As the director of the new, critically acclaimed documentary film about the late Republican operative Lee Atwater, I am constantly asked one thing: Will the Lee Atwater playbook save McCain and Palin on Nov. 4th?
My film, “Boogie Man: The Lee Atwater Story,” tracks how Atwater gave the GOP a playbook that has been winning elections even after his death. His central insight was to reach deep into voters’ hearts, inflaming emotions about race and cultural symbols like the flag, guns, and elitism. He used the media as an echo chamber to push issues off the front page and make campaigns all about resentment, mockery, and fear. In the words of Atwater’s disciple Tucker Eskew, now a Senior Advisor to the McCain campaign:
Resentment became the destiny of the Republican Party.
Will this work again in 2008? Will swing state voters like those in New Hampshire forget about an ongoing global financial crisis brought on by Republican deregulation and crony capitalism, choosing to believe that Obama is a “bad guy”?
Let’s look at how it worked back in 1988, when Atwater was confronted by voter revulsion with eight years of GOP rule. Voters disliked the WASPy, elite George H.W. Bush, the ballooning Federal deficit, the Reagan/Bush administrations’s unpopular, illegal war in Nicaragua, and the covert arms sales to Iranian terrorists that Reagan had lied about on national television.
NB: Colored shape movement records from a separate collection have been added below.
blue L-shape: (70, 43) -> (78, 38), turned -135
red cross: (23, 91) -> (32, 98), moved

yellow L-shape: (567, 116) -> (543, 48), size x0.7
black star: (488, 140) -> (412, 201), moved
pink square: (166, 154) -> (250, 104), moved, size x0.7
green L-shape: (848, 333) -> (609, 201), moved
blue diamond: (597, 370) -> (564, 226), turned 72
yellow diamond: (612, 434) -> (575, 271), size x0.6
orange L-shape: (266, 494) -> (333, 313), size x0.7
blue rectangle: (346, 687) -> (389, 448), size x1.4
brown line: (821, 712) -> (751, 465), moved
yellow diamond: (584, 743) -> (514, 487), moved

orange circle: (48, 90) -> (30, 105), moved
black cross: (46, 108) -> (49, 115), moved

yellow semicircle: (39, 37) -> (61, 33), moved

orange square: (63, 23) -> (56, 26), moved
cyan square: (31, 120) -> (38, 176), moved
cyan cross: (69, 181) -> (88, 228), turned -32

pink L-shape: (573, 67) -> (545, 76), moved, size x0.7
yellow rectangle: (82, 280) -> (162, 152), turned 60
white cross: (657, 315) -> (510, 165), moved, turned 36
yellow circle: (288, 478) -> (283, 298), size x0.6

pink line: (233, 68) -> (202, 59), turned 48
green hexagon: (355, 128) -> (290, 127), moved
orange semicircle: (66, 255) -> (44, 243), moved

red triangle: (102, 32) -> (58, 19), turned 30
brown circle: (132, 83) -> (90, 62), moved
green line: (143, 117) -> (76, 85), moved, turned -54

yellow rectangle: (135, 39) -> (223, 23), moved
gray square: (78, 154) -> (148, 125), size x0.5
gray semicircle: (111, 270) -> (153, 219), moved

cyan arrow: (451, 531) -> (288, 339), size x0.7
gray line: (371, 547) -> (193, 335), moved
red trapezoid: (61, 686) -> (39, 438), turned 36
To the disbelief of both Republican and Democratic strategists, who thought the public would never swallow it, Atwater hammered Dem nominee Mike Dukakis’s little-known stance on mandatory Pledge of Allegiance rules for schoolchildren. He also talked endlessly about a black guy who had escaped from a prison furlough, vowing to make Willie Horton Mike Dukakis’ running mate. Although Dukakis was a centrist candidate who had achieved the American Dream through hard work and relentless moral integrity, Atwater successfully painted him as a dangerous, foreign-seeming liberal elitist who didn’t love America and couldn’t keep us safe. Ring any bells?